Page images and extracted text:
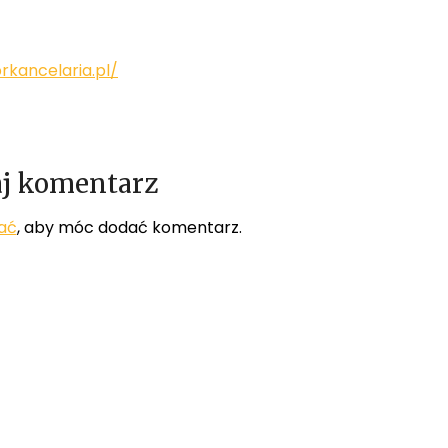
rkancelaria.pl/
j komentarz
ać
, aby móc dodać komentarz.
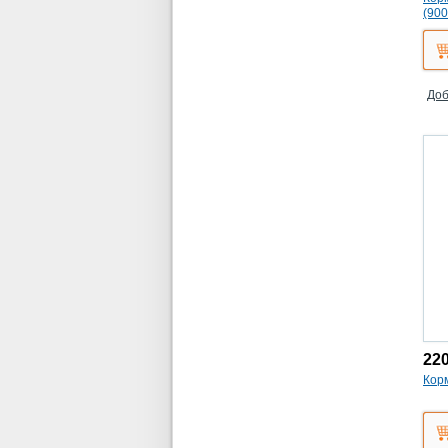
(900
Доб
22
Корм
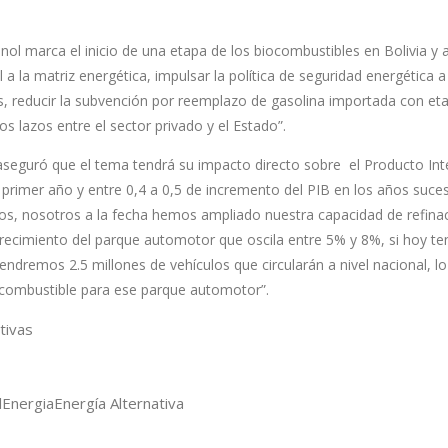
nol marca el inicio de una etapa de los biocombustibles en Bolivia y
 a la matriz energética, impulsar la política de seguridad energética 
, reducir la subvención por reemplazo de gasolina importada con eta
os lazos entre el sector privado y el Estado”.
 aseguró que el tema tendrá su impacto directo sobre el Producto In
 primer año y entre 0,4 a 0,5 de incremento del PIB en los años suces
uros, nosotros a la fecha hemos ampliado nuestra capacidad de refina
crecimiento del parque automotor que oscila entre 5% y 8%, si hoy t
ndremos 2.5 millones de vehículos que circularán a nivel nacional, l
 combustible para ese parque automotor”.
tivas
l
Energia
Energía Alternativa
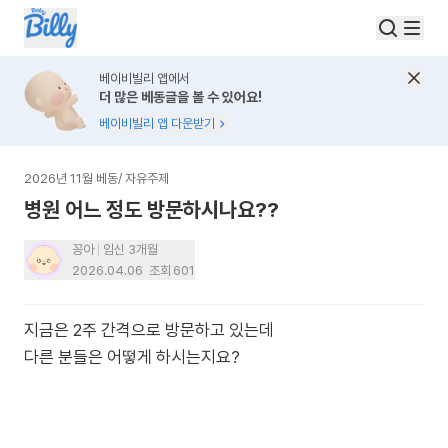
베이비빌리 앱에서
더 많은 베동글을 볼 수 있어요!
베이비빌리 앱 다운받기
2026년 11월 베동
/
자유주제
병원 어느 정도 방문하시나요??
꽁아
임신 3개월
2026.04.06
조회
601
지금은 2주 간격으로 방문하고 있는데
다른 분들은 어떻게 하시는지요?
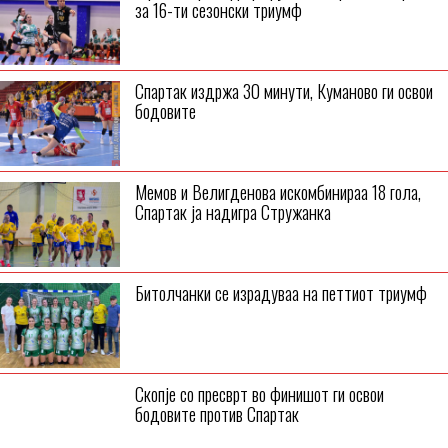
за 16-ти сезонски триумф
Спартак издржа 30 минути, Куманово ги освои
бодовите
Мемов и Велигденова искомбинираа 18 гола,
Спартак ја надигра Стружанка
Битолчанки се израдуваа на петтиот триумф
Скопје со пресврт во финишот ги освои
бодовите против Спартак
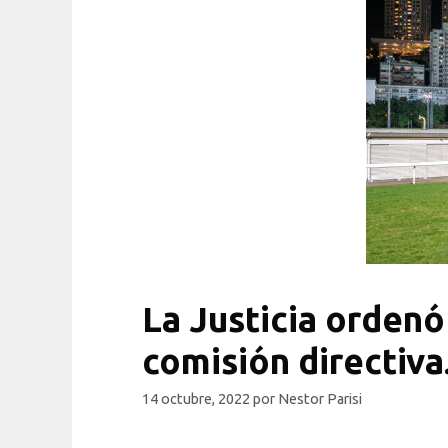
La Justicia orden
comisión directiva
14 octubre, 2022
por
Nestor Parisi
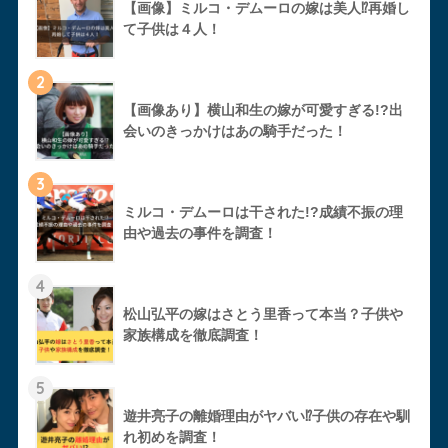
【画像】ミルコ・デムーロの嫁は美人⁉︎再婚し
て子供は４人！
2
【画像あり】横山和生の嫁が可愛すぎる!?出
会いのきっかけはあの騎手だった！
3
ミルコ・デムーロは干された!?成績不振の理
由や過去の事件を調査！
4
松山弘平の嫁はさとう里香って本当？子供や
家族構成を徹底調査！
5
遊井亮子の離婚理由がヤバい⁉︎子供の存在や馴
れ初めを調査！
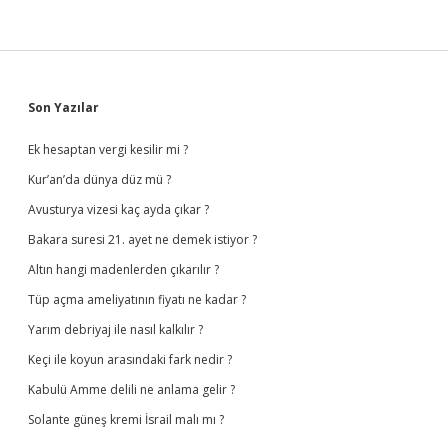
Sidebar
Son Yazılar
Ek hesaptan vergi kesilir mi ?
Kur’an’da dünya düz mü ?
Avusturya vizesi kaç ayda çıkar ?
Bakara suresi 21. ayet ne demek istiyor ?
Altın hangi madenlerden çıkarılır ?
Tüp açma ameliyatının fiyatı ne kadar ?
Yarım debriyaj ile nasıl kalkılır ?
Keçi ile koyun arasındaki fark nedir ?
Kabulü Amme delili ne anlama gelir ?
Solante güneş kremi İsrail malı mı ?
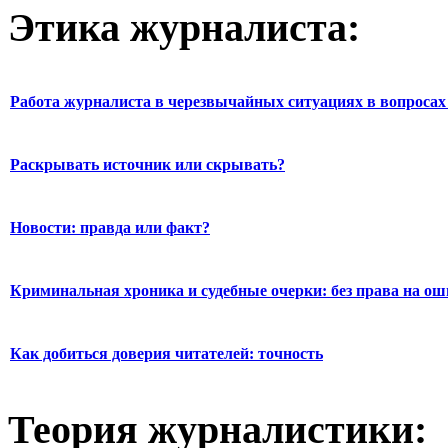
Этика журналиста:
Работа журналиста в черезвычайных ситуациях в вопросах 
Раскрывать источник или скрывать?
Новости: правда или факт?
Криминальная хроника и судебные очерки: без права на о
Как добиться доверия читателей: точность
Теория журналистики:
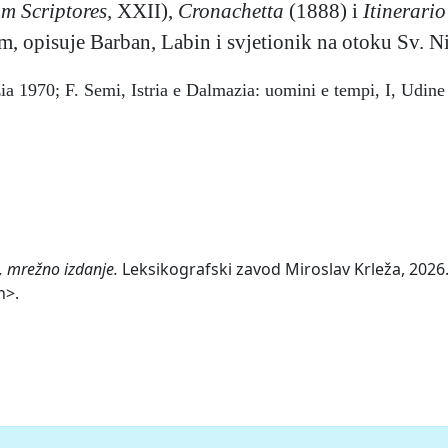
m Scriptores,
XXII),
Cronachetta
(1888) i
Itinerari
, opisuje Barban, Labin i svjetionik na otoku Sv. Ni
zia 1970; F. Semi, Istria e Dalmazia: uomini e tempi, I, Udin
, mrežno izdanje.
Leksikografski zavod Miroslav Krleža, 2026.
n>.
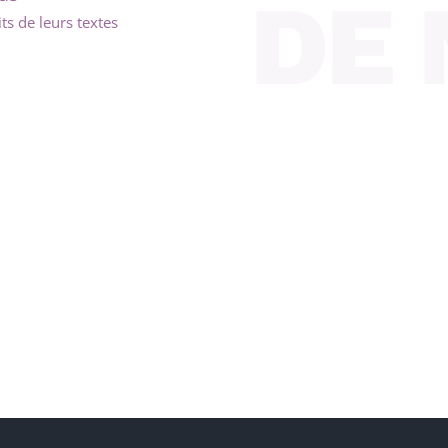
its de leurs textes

> **Work instruction**
Search the entries above for lines containing the word "триумф", and copy each one.

> **Task output**
за 16-ти сезонски триумф
Битолчанки се израдуваа на петтиот триумф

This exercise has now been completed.